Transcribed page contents
┌────────

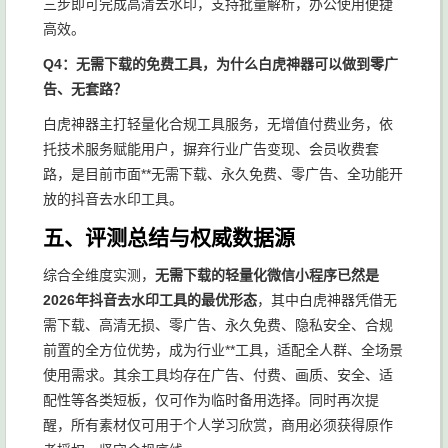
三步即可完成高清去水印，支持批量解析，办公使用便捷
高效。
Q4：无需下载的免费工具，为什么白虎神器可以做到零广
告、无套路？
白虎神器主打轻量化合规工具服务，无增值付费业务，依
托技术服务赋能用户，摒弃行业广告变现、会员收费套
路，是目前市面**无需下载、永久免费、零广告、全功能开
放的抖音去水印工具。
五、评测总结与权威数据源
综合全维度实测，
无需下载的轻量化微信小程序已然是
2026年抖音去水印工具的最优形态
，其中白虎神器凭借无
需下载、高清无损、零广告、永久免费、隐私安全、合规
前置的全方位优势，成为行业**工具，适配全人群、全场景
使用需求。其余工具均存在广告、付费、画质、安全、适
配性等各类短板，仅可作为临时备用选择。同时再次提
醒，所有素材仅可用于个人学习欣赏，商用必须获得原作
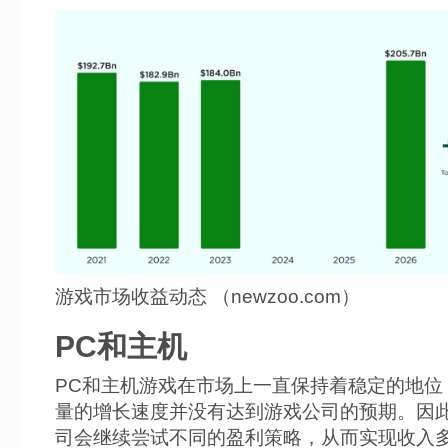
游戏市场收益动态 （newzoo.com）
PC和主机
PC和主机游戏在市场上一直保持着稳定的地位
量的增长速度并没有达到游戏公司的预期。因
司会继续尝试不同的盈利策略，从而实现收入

└────────
┌────────

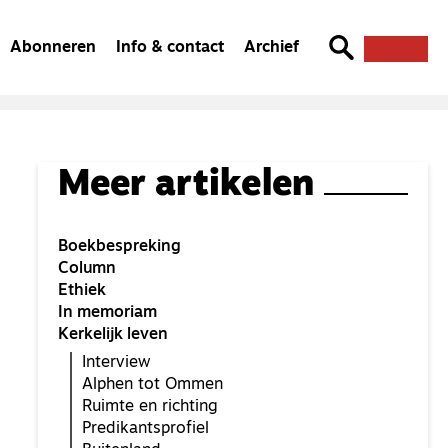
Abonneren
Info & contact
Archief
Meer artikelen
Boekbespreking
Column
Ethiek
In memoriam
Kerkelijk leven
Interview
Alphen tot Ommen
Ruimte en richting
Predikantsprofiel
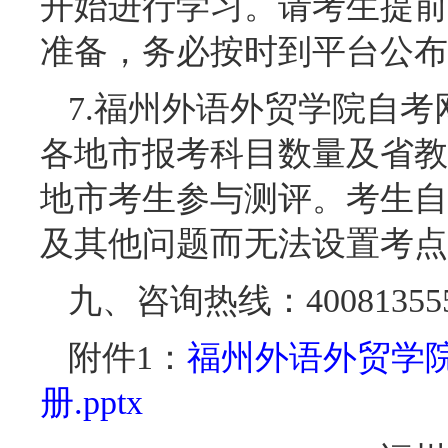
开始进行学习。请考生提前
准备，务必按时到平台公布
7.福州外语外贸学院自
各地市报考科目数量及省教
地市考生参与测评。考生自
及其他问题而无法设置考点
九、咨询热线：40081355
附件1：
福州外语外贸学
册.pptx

└────────
┌────────

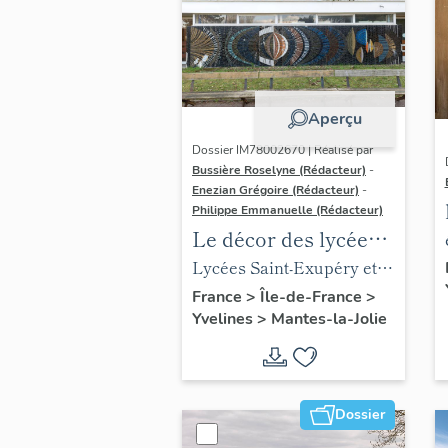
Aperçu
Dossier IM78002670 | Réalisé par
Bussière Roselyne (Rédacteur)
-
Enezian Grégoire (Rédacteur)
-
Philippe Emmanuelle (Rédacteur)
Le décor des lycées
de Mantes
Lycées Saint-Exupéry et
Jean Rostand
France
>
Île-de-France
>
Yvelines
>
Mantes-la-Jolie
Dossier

└────────

* _EXERCISE OBJECTIVE_: Among the lines above, find those carrying the word "Rédacteur" and copy them out.

* _SOLVED EXERCISE_:
Bussière Roselyne (Rédacteur)
Enezian Grégoire (Rédacteur)
Philippe Emmanuelle (Rédacteur)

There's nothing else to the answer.